久々に新書の良書に出会ったので紹介しよう。
藪下史郎・荒木一法[編著](2004)「スティグリッツ早稲田大学講義録」光文社新書172
以前読んだ J.E.Stiglitz[著]鈴木主税[訳](2002)「世界を不幸にしたグローバリズムの正体」徳間書店 は、IMF批判に関しても何を今更の観があり、世銀時代の言い訳本としか思えなかったが、今回読んだ方は、より痛烈かつ体系的に(世銀と比較せずに)IMF批判を展開しており面白い。

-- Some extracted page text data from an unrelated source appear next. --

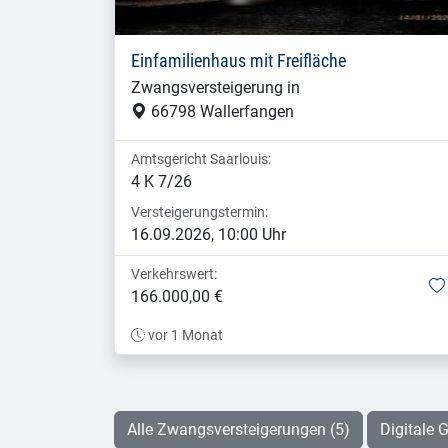
Einfamilienhaus mit Freifläche
Zwangsversteigerung in
66798 Wallerfangen
Amtsgericht Saarlouis:
4 K 7/26
Versteigerungstermin:
16.09.2026, 10:00 Uhr
Verkehrswert:
166.000,00 €
vor 1 Monat
Alle Zwangsversteigerungen (5)
Digitale G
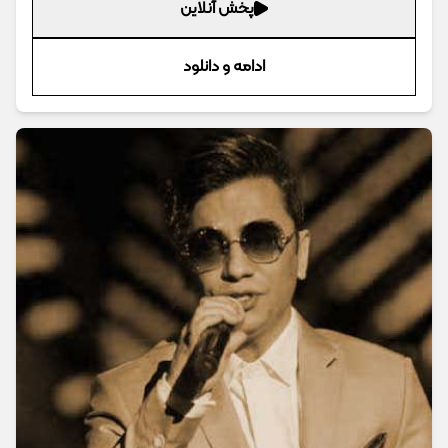
پخش آنلاین
ادامه و دانلود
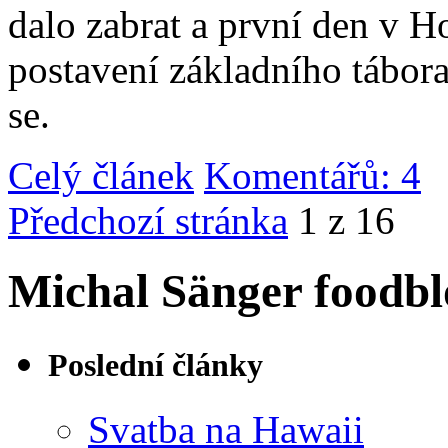
dalo zabrat a první den v 
postavení základního tábor
se.
Celý článek
Komentářů: 4
|
Předchozí stránka
1 z 16
Michal Sänger foodbl
Poslední články
Svatba na Hawaii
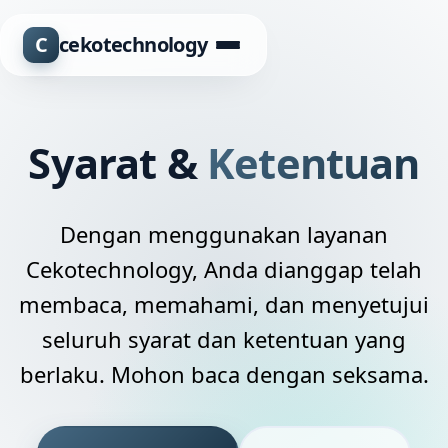
C
cekotechnology
Syarat &
Ketentuan
Dengan menggunakan layanan
Cekotechnology, Anda dianggap telah
membaca, memahami, dan menyetujui
seluruh syarat dan ketentuan yang
berlaku. Mohon baca dengan seksama.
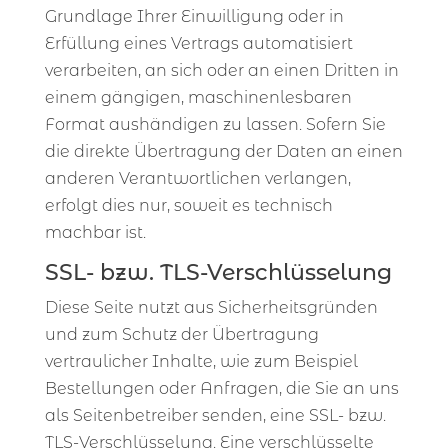
Grundlage Ihrer Einwilligung oder in
Erfüllung eines Vertrags automatisiert
verarbeiten, an sich oder an einen Dritten in
einem gängigen, maschinenlesbaren
Format aushändigen zu lassen. Sofern Sie
die direkte Übertragung der Daten an einen
anderen Verantwortlichen verlangen,
erfolgt dies nur, soweit es technisch
machbar ist.
SSL- bzw. TLS-Verschlüsselung
Diese Seite nutzt aus Sicherheitsgründen
und zum Schutz der Übertragung
vertraulicher Inhalte, wie zum Beispiel
Bestellungen oder Anfragen, die Sie an uns
als Seitenbetreiber senden, eine SSL- bzw.
TLS-Verschlüsselung. Eine verschlüsselte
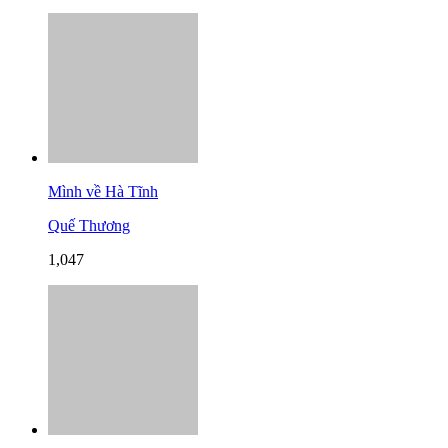
Mình về Hà Tĩnh
Quế Thương
1,047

神野直彦(2002)「人間回復の経済学」岩波新書 赤782
福岡訳のJ.A.Schumpeterなどより、この新書の方が数段高級である。しかし、これを読むと日本の現状に暗澹たる気持ちしか起こらない。著者の主張は、90年以降の日本の政策失敗は、すべての経済活動はホモ・エコノミクス「経済人」ではなく、ホモ・サピエンスの人間が行っていることを見失ったことより生じているという事である。単純に言えば、政府も市場も、同じ人間が作っているのであり、「市場の方が常に効率的で、できる限り小さい政府が正しいという主流派経済学は幻想に過ぎない」という事である。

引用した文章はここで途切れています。